Die schwache Konjunktur, Kapazitätsengpässe und steigende Betriebskosten belasteten den Straßengüterverkehrsmarkt. Die schwache Entwicklung spiegelt sich auch in der Mautstatistik des Bundesamtes für Logistik und Mobilität wider: Die mautpflichtigen Fahrleistungen lagen in den ersten Monaten 2026 überwiegend unter dem Vorjahresniveau. Insgesamt blieb die Fahrleistung auf dem mautpflichtigen Straßennetz bis April 2026 gegenüber dem Vorjahreszeitraum mit einem Minus von 0,6 % weitgehend stabil. Positive Impulse gingen weiterhin vom Kurier-, Express- und Paketdienst (KEP) aus, der von der anhaltenden Dynamik im E-Commerce profitierte.

Binnenschifffahrt

Der Abwärtstrend der Binnenschifffahrt hielt an. Die Verkehrsleistung lag seit März 2025 kontinuierlich unter dem Vorjahresniveau. Bis Februar 2026 verzeichnete die Binnenschifffahrt einen Rückgang um 8,6 %. Besonders stark sanken die Transporte von Massengütern wie Baustoffen (–31,9 %), Mineralölerzeugnissen (–11,2 %) und Getreide (–6,1 %).
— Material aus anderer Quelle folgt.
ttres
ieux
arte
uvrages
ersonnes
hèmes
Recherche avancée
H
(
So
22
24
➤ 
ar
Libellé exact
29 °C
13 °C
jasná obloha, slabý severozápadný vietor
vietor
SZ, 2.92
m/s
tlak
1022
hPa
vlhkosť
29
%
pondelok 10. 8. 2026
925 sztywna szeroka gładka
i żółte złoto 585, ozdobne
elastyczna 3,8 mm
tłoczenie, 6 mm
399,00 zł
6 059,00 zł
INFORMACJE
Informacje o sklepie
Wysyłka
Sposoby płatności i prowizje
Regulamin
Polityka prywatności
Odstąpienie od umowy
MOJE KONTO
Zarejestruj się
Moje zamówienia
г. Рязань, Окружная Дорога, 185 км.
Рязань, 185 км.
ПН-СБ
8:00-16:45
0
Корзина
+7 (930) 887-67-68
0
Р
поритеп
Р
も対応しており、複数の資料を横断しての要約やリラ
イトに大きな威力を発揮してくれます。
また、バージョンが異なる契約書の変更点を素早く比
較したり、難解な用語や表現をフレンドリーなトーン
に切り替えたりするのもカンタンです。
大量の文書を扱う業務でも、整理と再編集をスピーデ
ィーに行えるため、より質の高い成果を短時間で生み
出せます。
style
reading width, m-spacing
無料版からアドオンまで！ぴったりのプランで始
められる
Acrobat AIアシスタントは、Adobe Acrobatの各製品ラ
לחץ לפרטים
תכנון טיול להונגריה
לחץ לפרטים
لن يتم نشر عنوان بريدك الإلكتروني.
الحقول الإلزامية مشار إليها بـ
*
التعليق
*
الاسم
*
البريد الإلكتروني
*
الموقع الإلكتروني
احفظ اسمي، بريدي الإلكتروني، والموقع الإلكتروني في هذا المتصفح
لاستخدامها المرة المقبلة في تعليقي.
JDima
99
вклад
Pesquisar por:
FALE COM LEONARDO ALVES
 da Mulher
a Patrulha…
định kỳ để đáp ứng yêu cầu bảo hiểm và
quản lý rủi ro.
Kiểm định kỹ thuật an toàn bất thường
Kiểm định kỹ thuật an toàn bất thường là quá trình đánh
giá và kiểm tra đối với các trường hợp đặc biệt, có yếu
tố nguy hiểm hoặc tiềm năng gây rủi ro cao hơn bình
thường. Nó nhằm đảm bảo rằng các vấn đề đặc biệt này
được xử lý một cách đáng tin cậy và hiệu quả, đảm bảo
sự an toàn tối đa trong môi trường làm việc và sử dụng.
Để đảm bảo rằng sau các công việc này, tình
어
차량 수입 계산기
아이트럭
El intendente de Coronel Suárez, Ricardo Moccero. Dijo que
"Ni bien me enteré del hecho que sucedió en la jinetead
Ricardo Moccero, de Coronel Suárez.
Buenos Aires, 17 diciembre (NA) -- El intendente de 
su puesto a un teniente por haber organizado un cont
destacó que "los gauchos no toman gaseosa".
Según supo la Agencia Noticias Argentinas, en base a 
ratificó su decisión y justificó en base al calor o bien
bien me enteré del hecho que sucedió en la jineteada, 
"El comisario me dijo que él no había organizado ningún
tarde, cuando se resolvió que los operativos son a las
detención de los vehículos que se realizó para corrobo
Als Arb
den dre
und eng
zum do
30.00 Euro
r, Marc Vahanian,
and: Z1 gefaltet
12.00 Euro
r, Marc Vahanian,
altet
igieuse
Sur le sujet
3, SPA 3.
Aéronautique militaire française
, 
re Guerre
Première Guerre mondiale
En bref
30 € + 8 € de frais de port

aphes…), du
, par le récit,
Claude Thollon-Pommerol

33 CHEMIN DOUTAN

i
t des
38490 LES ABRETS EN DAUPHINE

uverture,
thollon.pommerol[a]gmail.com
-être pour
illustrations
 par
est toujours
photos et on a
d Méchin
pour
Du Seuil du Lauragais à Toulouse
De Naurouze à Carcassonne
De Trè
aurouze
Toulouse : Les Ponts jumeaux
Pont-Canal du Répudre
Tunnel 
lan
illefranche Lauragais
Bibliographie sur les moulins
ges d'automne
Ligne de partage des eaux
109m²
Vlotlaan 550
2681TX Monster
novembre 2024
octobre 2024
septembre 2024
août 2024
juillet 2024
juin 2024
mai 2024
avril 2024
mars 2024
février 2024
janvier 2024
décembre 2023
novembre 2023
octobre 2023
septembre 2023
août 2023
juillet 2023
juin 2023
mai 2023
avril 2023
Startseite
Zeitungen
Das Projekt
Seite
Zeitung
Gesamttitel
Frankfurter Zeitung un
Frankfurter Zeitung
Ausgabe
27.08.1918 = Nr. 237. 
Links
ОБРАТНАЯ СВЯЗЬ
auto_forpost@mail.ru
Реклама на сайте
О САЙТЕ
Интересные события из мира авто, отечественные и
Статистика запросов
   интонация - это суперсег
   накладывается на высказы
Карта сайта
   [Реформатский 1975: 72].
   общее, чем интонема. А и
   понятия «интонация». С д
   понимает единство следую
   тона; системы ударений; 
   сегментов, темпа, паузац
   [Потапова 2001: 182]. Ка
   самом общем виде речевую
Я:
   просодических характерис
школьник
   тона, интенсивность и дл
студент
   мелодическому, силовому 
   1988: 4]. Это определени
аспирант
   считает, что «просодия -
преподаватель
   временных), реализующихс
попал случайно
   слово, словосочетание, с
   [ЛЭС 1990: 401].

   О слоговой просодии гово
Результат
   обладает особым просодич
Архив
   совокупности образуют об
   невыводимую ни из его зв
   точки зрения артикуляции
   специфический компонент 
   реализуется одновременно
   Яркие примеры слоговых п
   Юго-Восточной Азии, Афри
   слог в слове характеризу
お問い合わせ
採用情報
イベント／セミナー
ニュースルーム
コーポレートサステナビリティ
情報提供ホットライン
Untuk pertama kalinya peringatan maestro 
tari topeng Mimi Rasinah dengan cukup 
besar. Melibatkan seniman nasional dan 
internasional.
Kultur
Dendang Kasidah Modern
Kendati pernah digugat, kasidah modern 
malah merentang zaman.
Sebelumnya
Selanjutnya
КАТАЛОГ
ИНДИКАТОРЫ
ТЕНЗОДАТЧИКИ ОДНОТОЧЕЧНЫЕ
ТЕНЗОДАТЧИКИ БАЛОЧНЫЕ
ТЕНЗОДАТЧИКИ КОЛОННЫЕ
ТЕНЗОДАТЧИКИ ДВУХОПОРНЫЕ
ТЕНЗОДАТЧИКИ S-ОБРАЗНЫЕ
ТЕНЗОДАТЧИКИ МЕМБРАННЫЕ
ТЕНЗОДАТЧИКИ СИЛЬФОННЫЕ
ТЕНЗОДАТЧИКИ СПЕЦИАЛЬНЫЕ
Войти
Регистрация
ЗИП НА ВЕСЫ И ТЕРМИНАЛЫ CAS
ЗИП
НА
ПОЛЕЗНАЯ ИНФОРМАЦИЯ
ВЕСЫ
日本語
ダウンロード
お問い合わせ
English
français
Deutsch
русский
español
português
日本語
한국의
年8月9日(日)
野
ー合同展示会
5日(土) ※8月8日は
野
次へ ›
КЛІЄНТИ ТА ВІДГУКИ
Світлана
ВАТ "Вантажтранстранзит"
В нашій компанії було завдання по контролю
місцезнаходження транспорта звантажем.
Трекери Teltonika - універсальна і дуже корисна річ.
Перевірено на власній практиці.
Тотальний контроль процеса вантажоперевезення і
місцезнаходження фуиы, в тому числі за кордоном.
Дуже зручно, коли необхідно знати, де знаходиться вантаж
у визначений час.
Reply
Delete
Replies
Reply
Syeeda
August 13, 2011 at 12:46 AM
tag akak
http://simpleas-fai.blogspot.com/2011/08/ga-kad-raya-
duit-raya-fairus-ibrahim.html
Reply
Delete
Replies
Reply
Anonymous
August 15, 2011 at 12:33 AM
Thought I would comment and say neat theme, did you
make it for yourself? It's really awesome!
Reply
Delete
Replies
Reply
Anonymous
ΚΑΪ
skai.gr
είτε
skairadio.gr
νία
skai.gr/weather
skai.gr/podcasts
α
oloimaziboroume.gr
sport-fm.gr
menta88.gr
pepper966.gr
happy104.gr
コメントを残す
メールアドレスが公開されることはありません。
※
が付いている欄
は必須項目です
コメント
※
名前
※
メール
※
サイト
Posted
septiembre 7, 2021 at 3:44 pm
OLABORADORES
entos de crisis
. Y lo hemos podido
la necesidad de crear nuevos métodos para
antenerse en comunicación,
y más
Europäischer Schienengüterverkehrsmarkt

Nach bisherigen Veröffentlichungen von Eurostat ging die Verkehrsleistung im europäischen Schienengüterverkehr im ersten Quartal 2026 um 2,5 % zurück. Hauptursache ist der weitere Rückgang der Produktion in schienenaffinen Industriesektoren. Die Auswirkungen von internationalen Handelsrestriktionen verstärken die negativen Effekte auf den Güterverkehr, insbesondere chinesische Importe suchen nach alternativen Absatzmöglichkeiten und erhöhen den Kostendruck in Europa. Des Weiteren wirken sich die deutlich gestiegenen Energiepreise negativ auf die Produktion bestimmter Industriezweige, u. a. Chemie und Automotive, und somit die Transportmengen aus.